Sunday, January 3, 2016

The good, the bad and the ugly



Gen. Erastus B. Wolcott, in Lake Park
Well, I tried to load a video of the annual Jan. 1 old-folk's pingpong tournament. Maybe the file was too big. I am such a dunce.

I visited Wednesday, Friday, Saturday and today, Sunday. Ez and Julie have made additional visits. Her calls have continued, and it was, to be sure, a slow period at the place.

When I came yesterday I said, "I'm just gonna stay an hour, Mom."

"How come you'll only stay an hour?"

It was, though, not a bad hour. For lack of better entertainment, I found her bundle of old letters -- letters she'd written -- and read a few to her. Some are more than 60 years old, from her days at college, and they are long, searching, and evocative.

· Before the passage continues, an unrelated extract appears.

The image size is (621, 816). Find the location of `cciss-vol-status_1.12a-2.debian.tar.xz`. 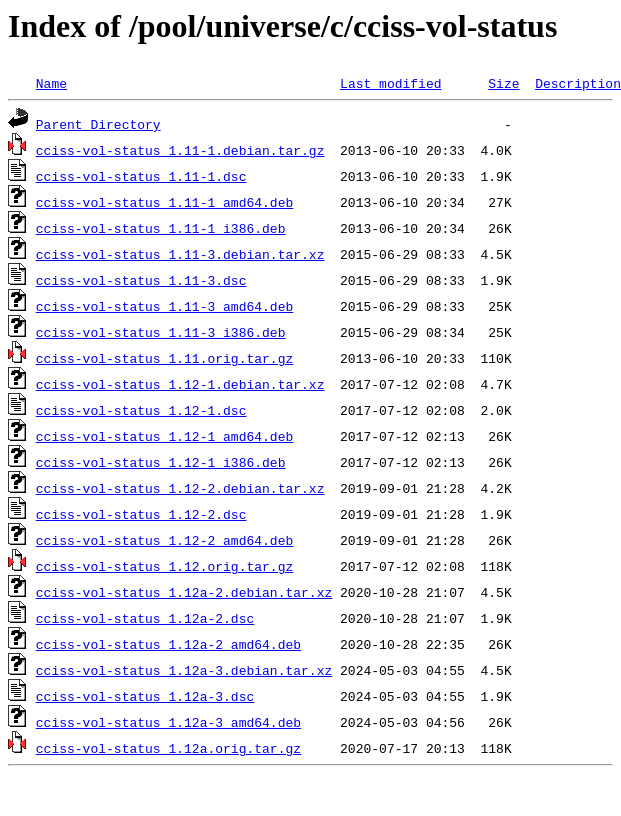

She talks about Nels -- how he said he was not particularly social, didn't really seek out people to talk to, and this gave her pause, made her doubt whether he was the right guy. "I absolutely love people," she said.

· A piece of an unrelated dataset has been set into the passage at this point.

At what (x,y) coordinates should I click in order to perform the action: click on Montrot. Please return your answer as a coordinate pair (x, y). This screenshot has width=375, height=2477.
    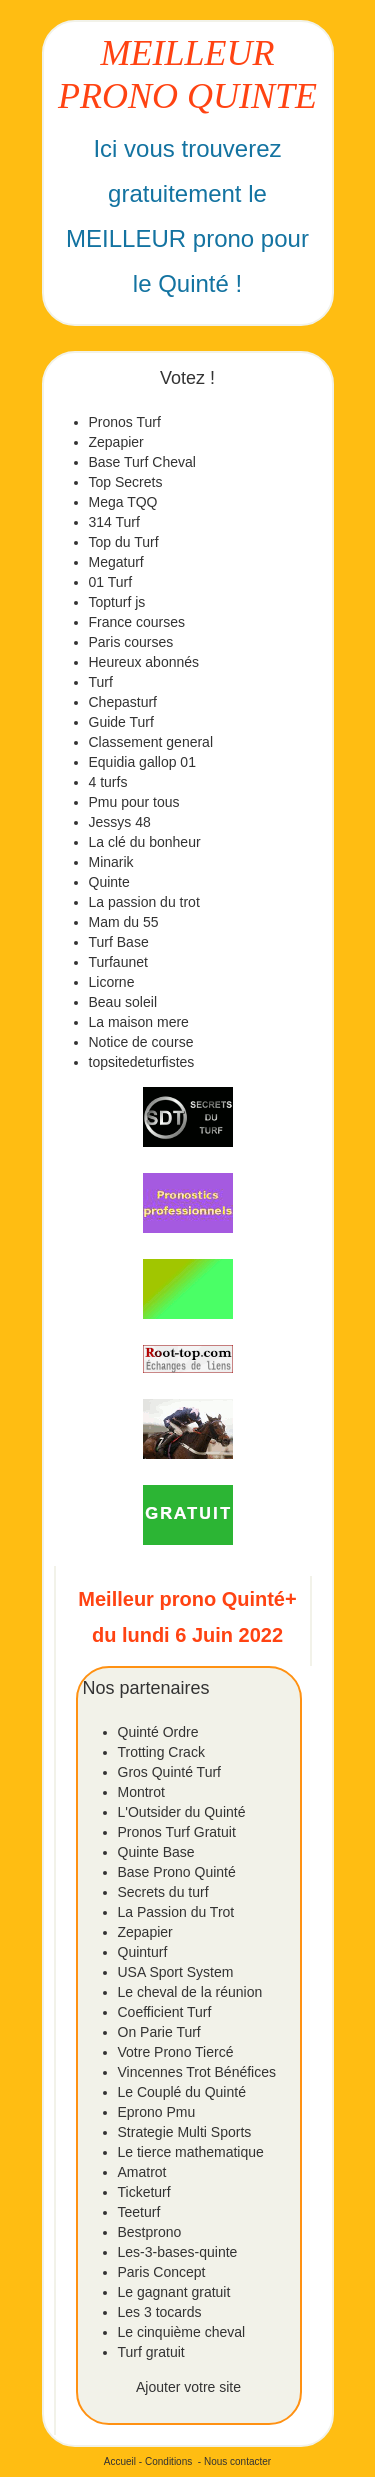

There's another letter -- maybe the same one? -- where she talks about her goals for college. She chose a major she thought she could do -- music -- not because it was of any utility, which she saw, in herself, as a failing, that a major should be somehow more useful. And, in college, she was clearly "looking to meet a man" and start a family, and he would, obviously, support her, since she felt, not just that she didn't have skills, but that's how she wanted it.

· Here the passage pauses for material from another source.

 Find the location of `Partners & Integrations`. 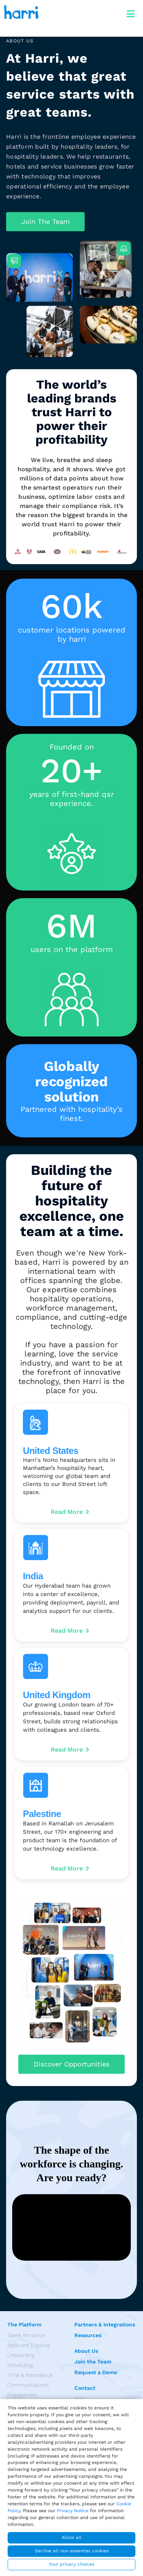

Partners & Integrations is located at coordinates (104, 2324).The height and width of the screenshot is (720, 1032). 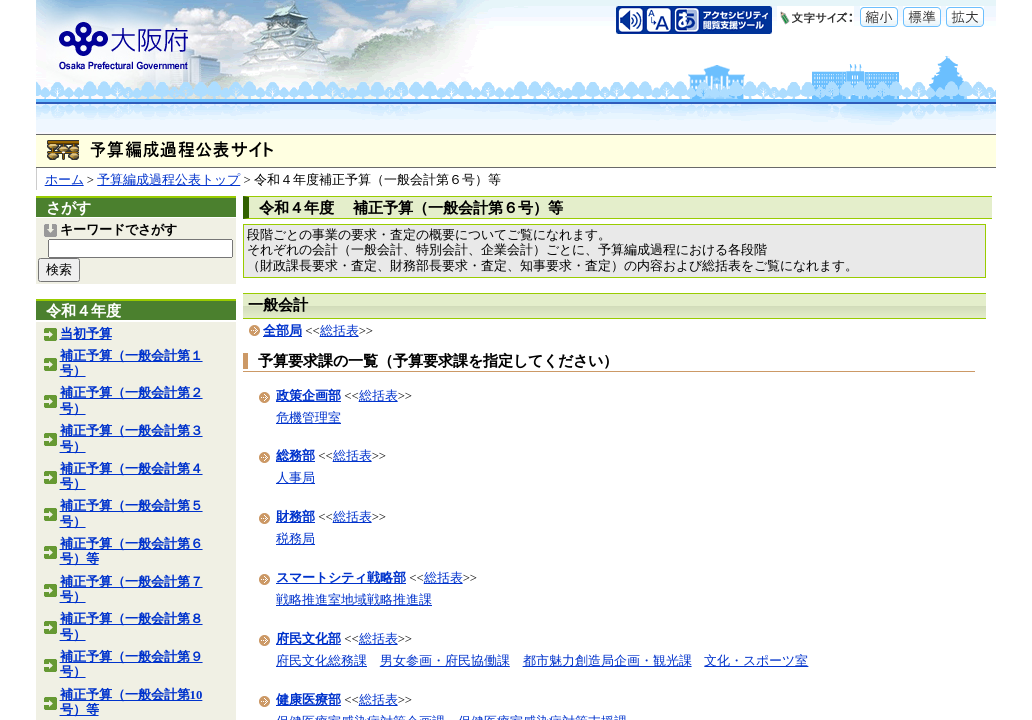 I want to click on 男女参画・府民協働課, so click(x=445, y=661).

This was probably pretty typical then. And that was true for some women even when I was at college, 25 years later.

Anyway, she got her wish. And here we still are, living out the longterm consequences. I'm still "my son Jon."

I'm impressed with the energy she poured into mothering. There was a day in the mid-1960s when she dolled up her daughters and went with her friend Elsie, six or seven kids between them, to watch President Lyndon Johnson arrive in a helicopter at UM to give a commencement address. She was just sure he was going to come over and kiss one of her girls.  Of course he just waved from a distance and went inside, and yet she didn't seem disappointed. Dressing them up, taking her "lambs" on a little outing -- sufficient pay-off.

*

We went to chapel, then lunch in the Bistro with Jack, Anne and Bev. We have started to gather our own little group of acolytes. Then back up, where Mom wanted to lie down. I read some more letters, and said I would be leaving.

She tried to sit up, her eyes wild.  "I don't like it, Jon. What will I do? What's going to happen? I won't know how to get home here tonight." She said we had to have a plan.

"I'll be back in a couple of days, Mom."

"Jon, a couple of hours is about all I can take."

I said goodbye and left, then lingered outside the door, worried that she'd try to get up. When it was quiet, I peeked back in, and there she was, propped up in bed, her crazy bug-eyes peering straight at me. I went back in, pulled her out of bed, put her in her chair. "I really don't like this mom, when you beg and plead and cry when I say I'm going to leave." She mewed not quite apologetically. I took her to the dining room, where some of her friends were sitting. I wheeled her to the table, put on the parking brakes, and left.


1954



1 comment:

  1. My parents also took me to see LBJ. I remember sitting in Michigan stadium.